Aug 05, 2013 0 Share

Optimism, Pessimism and Realism

Two glasses, one saying "Half Empty," one saying "Half Full."

For the record, I am a glass-half-empty kind of person. I inevitably get in the wrong line at the grocery store, and if there’s a chance of rain, it will rain … as soon as I go outside. Over the years, I’ve worked hard to have a more positive outlook, but the reality is that I’m a pessimist at heart. However, there is one category where I have surprisingly found myself to be an optimist, and that is all things concerning Cameron. Here’s what I’ve learned about optimism versus pessimism: When you’re pessimistic and wrong, it’s a good thing. You assume the worst, and when it doesn’t happen, it’s a pleasant surprise. When you’re optimistic and wrong, not so much.

I have always felt there can be nothing bad about Cameron working. Any work experience is good experience, as far as I’m concerned. Cameron has always had such a good attitude when it comes to work. The thought of him not being successful on a job had never entered my mind … until I had a chat with the restaurant owner that was kind enough to give Cameron a temporary internship this summer. Cameron was taking chips and drinks to customers and bussing tables. On the last day Cameron was scheduled to work, he called me right after I dropped him off, and said the manager wanted to speak with me. (Uh oh.) She told me that business had been slow, and there was nothing for Cameron to do, and he gets anxious without something to do, so please come pick him up. I’m thinking that the time Cameron had worked previously, they had been so busy and he didn’t have time to eat. (Which did not make Cameron a happy employee.) I was wondering how at 11:00 a.m. on a Saturday, the manager already knew it would be a slow day?

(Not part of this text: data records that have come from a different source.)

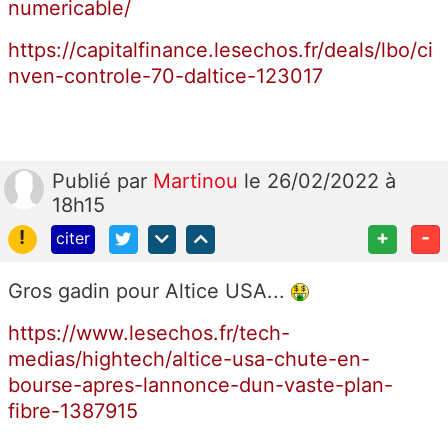
numericable/
https://capitalfinance.lesechos.fr/deals/lbo/ci
nven-controle-70-daltice-123017
Publié
par
Martinou
le 26/02/2022 à
18h15
!
+
-
citer
Gros gadin pour Altice USA...
https://www.lesechos.fr/tech-
medias/hightech/altice-usa-chute-en-
bourse-apres-lannonce-dun-vaste-plan-
fibre-1387915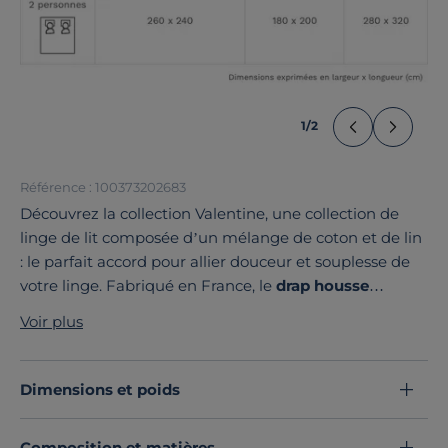
1
/
2
Référence : 100373202683
Découvrez la collection Valentine, une collection de
linge de lit composée d’un mélange de coton et de lin
: le parfait accord pour allier douceur et souplesse de
votre linge. Fabriqué en France, le
drap housse
Valentine
est disponible dans une large palette de
Voir plus
coloris, idéal pour accompagner toutes vos parures
unies ou fantaisies !
Découvrez toute notre sélection :
Draps housse
Dimensions et poids
Composition et matières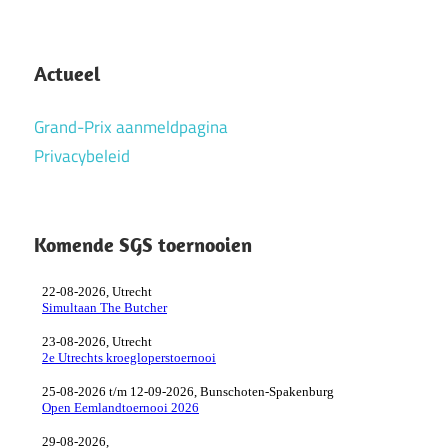
Actueel
Grand-Prix aanmeldpagina
Privacybeleid
Komende SGS toernooien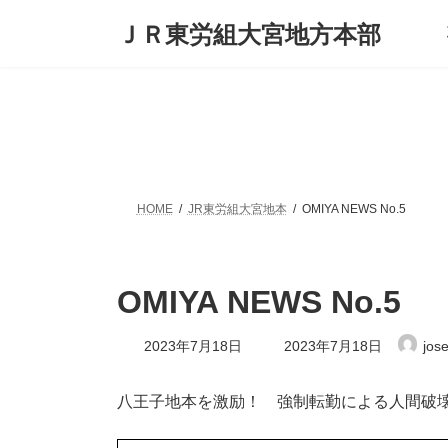
コ
ナ
ＪＲ東労組大宮地方本部
ン
ビ
テ
ゲ
ン
ー
ツ
シ
へ
ョ
ス
ン
キ
に
ッ
移
プ
動
HOME
JR東労組大宮地本
OMIYA NEWS No.5
OMIYA NEWS No.5
最
2023年7月18日
2023年7月18日
jos
終
更
新
八王子地本を激励！ 強制転勤による人間破
日
時
: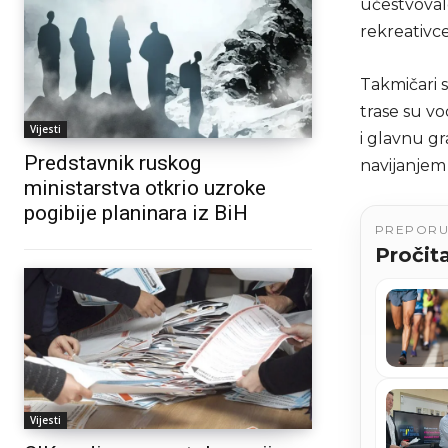
učestvovalo
rekreativce
Takmičari s
trase su vo
Vijesti
i glavnu g
Predstavnik ruskog
navijanjem
ministarstva otkrio uzroke
pogibije planinara iz BiH
PREPOR
Pročita
Vijesti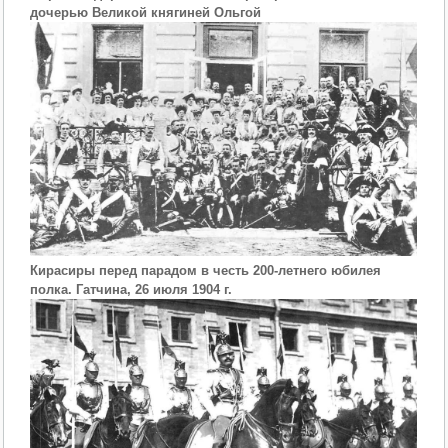
дочерью Великой княгиней Ольгой
Кирасиры перед парадом в честь 200-летнего юбилея
полка. Гатчина, 26 июля 1904 г.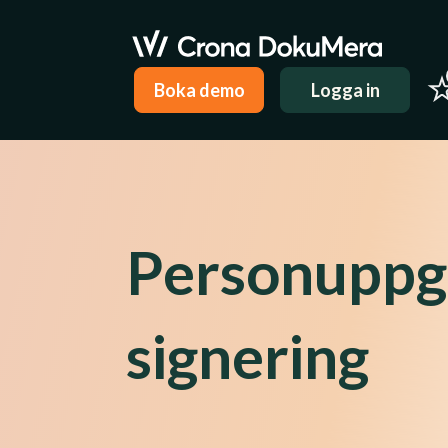
Boka demo
Logga in
Personuppgi
signering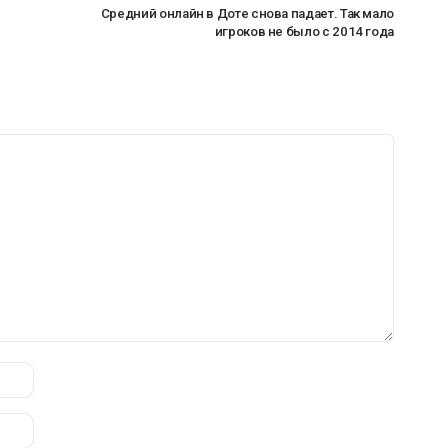
Средний онлайн в Доте снова падает. Так мало
игроков не было с 2014 года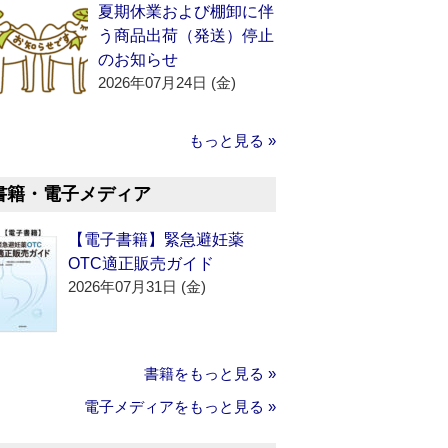
夏期休業および棚卸に伴
う商品出荷（発送）停止
のお知らせ
2026年07月24日 (金)
もっと見る »
書籍・電子メディア
【電子書籍】緊急避妊薬
OTC適正販売ガイド
2026年07月31日 (金)
書籍をもっと見る »
電子メディアをもっと見る »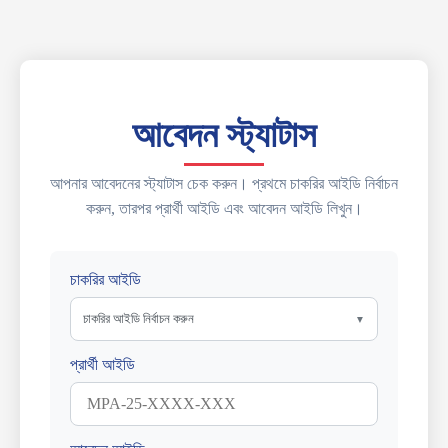
আবেদন স্ট্যাটাস
আপনার আবেদনের স্ট্যাটাস চেক করুন। প্রথমে চাকরির আইডি নির্বাচন
করুন, তারপর প্রার্থী আইডি এবং আবেদন আইডি লিখুন।
চাকরির আইডি
চাকরির আইডি নির্বাচন করুন
▼
প্রার্থী আইডি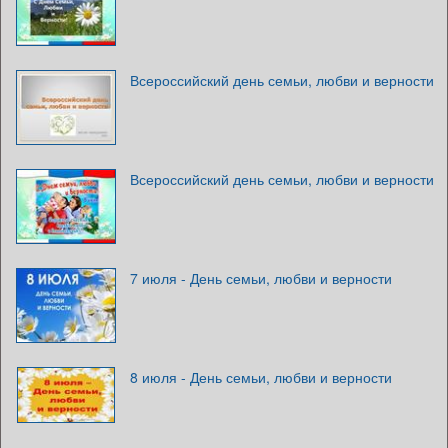
Всероссийский день семьи, любви и верности
Всероссийский день семьи, любви и верности
7 июля - День семьи, любви и верности
8 июля - День семьи, любви и верности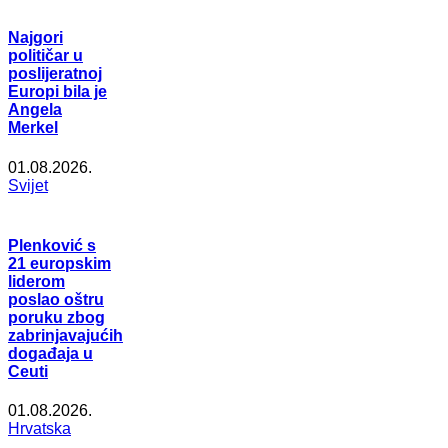
Najgori
političar u
poslijeratnoj
Europi bila je
Angela
Merkel
01.08.2026.
Svijet
Plenković s
21 europskim
liderom
poslao oštru
poruku zbog
zabrinjavajućih
događaja u
Ceuti
01.08.2026.
Hrvatska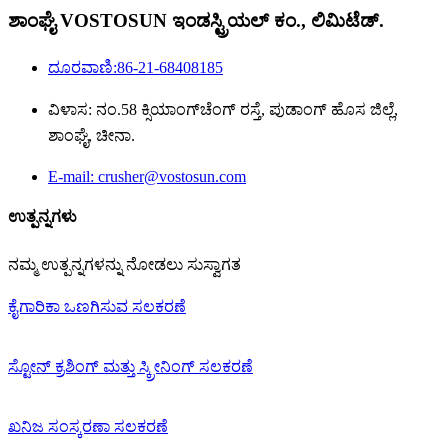
ಶಾಂಘೈ VOSTOSUN ಇಂಡಸ್ಟ್ರಿಯಲ್ ಕಂ., ಲಿಮಿಟೆಡ್.
ದೂರವಾಣಿ:86-21-68408185
ವಿಳಾಸ: ನಂ.58 ಕ್ಸಿಯಾಂಗ್‌ಚೆಂಗ್ ರಸ್ತೆ, ಪುಡಾಂಗ್ ಹೊಸ ಜಿಲ್ಲೆ,
ಶಾಂಘೈ, ಚೀನಾ.
E-mail: crusher@vostosun.com
ಉತ್ಪನ್ನಗಳು
ನಮ್ಮ ಉತ್ಪನ್ನಗಳನ್ನು ನೋಡಲು ಸುಸ್ವಾಗತ
ಕೈಗಾರಿಕಾ ಒಣಗಿಸುವ ಸಲಕರಣೆ
ಸ್ಟೋನ್ ಕ್ರಶಿಂಗ್ ಮತ್ತು ಸ್ಕ್ರೀನಿಂಗ್ ಸಲಕರಣೆ
ಖನಿಜ ಸಂಸ್ಕರಣಾ ಸಲಕರಣೆ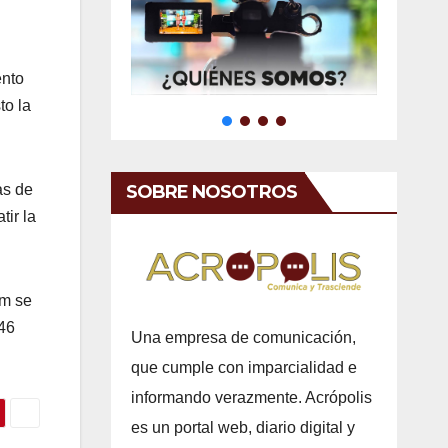
ento
to la
SOBRE NOSOTROS
as de
tir la
um se
 46
Una empresa de comunicación,
que cumple con imparcialidad e
informando verazmente. Acrópolis
es un portal web, diario digital y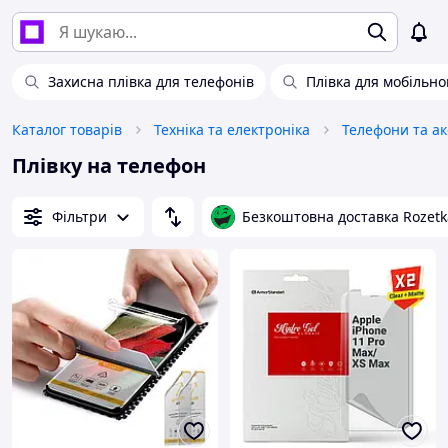
Захисна плівка для телефонів
Плівка для мобільно
Каталог товарів
Техніка та електроніка
Телефони та а
Плівку на телефон
Фільтри
Безкоштовна доставка Rozetk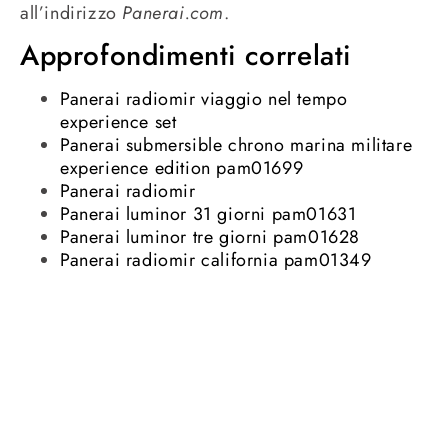
all’indirizzo
Panerai.com
.
Approfondimenti correlati
Panerai radiomir viaggio nel tempo
experience set
Panerai submersible chrono marina militare
experience edition pam01699
Panerai radiomir
Panerai luminor 31 giorni pam01631
Panerai luminor tre giorni pam01628
Panerai radiomir california pam01349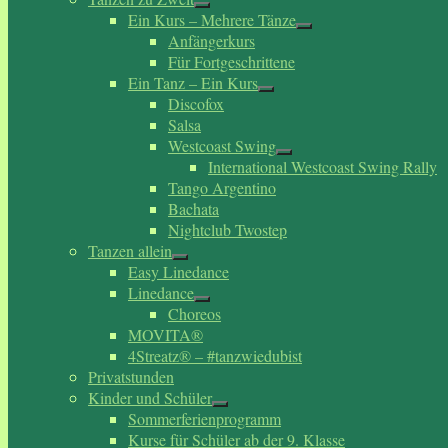
Ein Kurs – Mehrere Tänze
Anfängerkurs
Für Fortgeschrittene
Ein Tanz – Ein Kurs
Discofox
Salsa
Westcoast Swing
International Westcoast Swing Rally
Tango Argentino
Bachata
Nightclub Twostep
Tanzen allein
Easy Linedance
Linedance
Choreos
MOVITA®
4Streatz® – #tanzwiedubist
Privatstunden
Kinder und Schüler
Sommerferienprogramm
Kurse für Schüler ab der 9. Klasse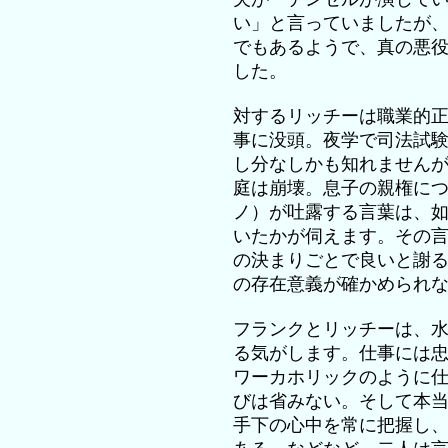
い」と言っていましたが
でもあるようで、真の悪
した。
対するリッチーは職業的
事に没頭。夜学で司法試
し分なしかも知れません
庭は崩壊。息子の親権に
ノ）が吐露する言葉は、
いたかが伺えます。その
の決まりごとで良いと謝
の存在意義が確かめられ
フランクとリッチーは、
る気がします。仕事には
ワーカホリックのように
びは省みない。そして本
手下の心中を常に把握し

When I picked Cameron up, the manager explained that she really couldn’t have Cameron in the kitchen, because it was too small, and she couldn’t have him pacing around in the dining room. Fair point. But then came the zinger: The manager told me that customers had complained about Cameron because he was putting his finger in his nose, and scratching his backside. (Ewww! I would complain too.) I think the manager was politely firing Cameron. She did give him a nice check for the work he had done, and told him to buy some clothes. (Was she also unhappy with his attire?)

I really appreciate the kindness and generosity that the manager showed Cameron. I realize that in the types of jobs Cameron will be in, he may not always be as lucky with his bosses as he was in this case. I spoke frankly with Cameron about what was said of him. (Even though he had been standing right next to me when it was said, it had not occurred to him to pay attention to the conversation.) He seemed to shrink a little in his seat when I spoke, so I hope that he processed what I was saying and learned from it. I know I learned a lesson from this experience. Just because Cameron enjoys working, he does not magically become the perfect employee.